*To do*: Leave out the pictures, then output the lines of the records below from the first through the one containing "La gerente repasó".

Transcribed page contents
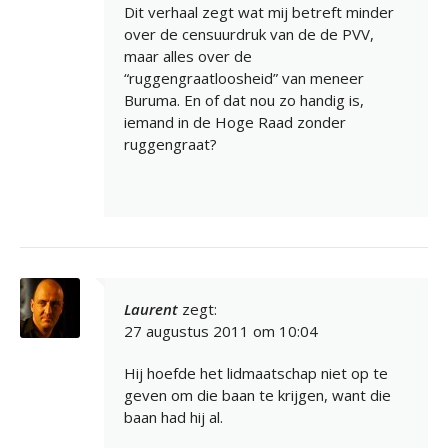
Dit verhaal zegt wat mij betreft minder
over de censuurdruk van de de PVV,
maar alles over de
“ruggengraatloosheid” van meneer
Buruma. En of dat nou zo handig is,
iemand in de Hoge Raad zonder
ruggengraat?
Laurent
zegt:
27 augustus 2011 om 10:04
Hij hoefde het lidmaatschap niet op te
geven om die baan te krijgen, want die
baan had hij al.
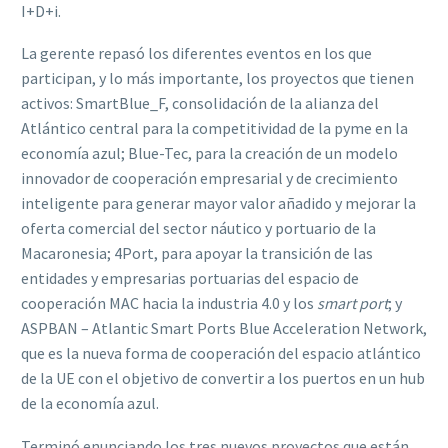
I+D+i.
La gerente repasó los diferentes eventos en los que
participan, y lo más importante, los proyectos que tienen
activos: SmartBlue_F, consolidación de la alianza del
Atlántico central para la competitividad de la pyme en la
economía azul; Blue-Tec, para la creación de un modelo
innovador de cooperación empresarial y de crecimiento
inteligente para generar mayor valor añadido y mejorar la
oferta comercial del sector náutico y portuario de la
Macaronesia; 4Port, para apoyar la transición de las
entidades y empresarias portuarias del espacio de
cooperación MAC hacia la industria 4.0 y los
smart port
; y
ASPBAN – Atlantic Smart Ports Blue Acceleration Network,
que es la nueva forma de cooperación del espacio atlántico
de la UE con el objetivo de convertir a los puertos en un hub
de la economía azul.
Terminó enunciando los tres nuevos proyectos que están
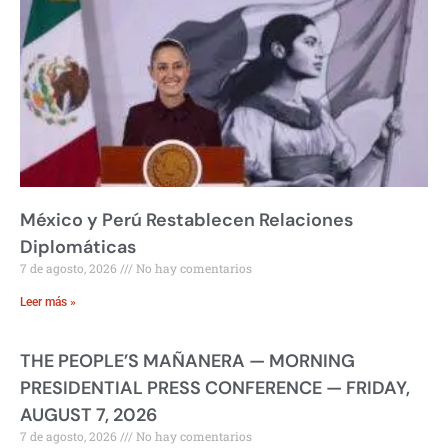
México y Perú Restablecen Relaciones
Diplomáticas
7 de agosto, 2026
No hay comentarios
Leer más »
THE PEOPLE’S MAÑANERA — MORNING
PRESIDENTIAL PRESS CONFERENCE — FRIDAY,
AUGUST 7, 2026
7 de agosto, 2026
No hay comentarios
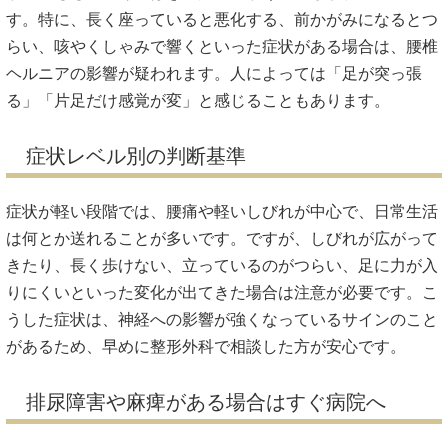
す。特に、長く座っていると悪化する、前かがみになるとつ
らい、咳やくしゃみで響くといった症状がある場合は、腰椎
ヘルニアの影響が疑われます。人によっては「足が突っ張
る」「片足だけ感覚が変」と感じることもあります。
症状レベル別の判断基準
症状が軽い段階では、腰痛や軽いしびれが中心で、日常生活
は何とか送れることが多いです。ですが、しびれが広がって
きたり、長く歩けない、立っているのがつらい、足に力が入
りにくいといった変化が出てきた場合は注意が必要です。こ
うした症状は、神経への影響が強くなっているサインのこと
があるため、早めに整形外科で相談した方が安心です。
排尿障害や麻痺がある場合はすぐ病院へ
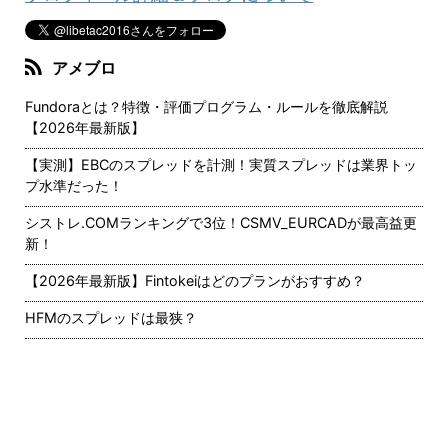
アメブロ
Fundoraとは？特徴・評価プログラム・ルールを徹底解説
【2026年最新版】
【実測】EBCのスプレッドを計測！実質スプレッドは業界トッ
プ水準だった！
シストレ.COMランキングで3位！CSMV_EURCADが最高益更
新！
【2026年最新版】Fintokeiはどのプランがおすすめ？
HFMのスプレッドは最狭？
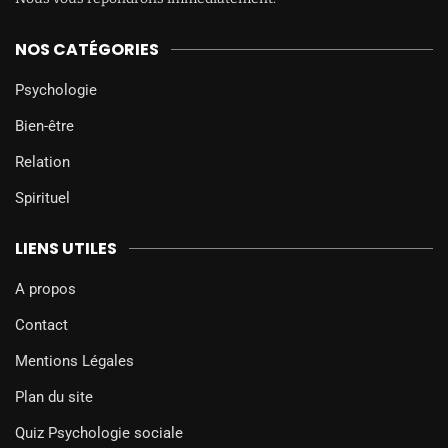
NOS CATÉGORIES
Psychologie
Bien-être
Relation
Spirituel
LIENS UTILES
A propos
Contact
Mentions Légales
Plan du site
Quiz Psychologie sociale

*Answer section*:
Dit verhaal zegt wat mij betreft minder
over de censuurdruk van de de PVV,
maar alles over de
“ruggengraatloosheid” van meneer
Buruma. En of dat nou zo handig is,
iemand in de Hoge Raad zonder
ruggengraat?
Laurent
zegt:
27 augustus 2011 om 10:04
Hij hoefde het lidmaatschap niet op te
geven om die baan te krijgen, want die
baan had hij al.
I+D+i.
La gerente repasó los diferentes eventos en los que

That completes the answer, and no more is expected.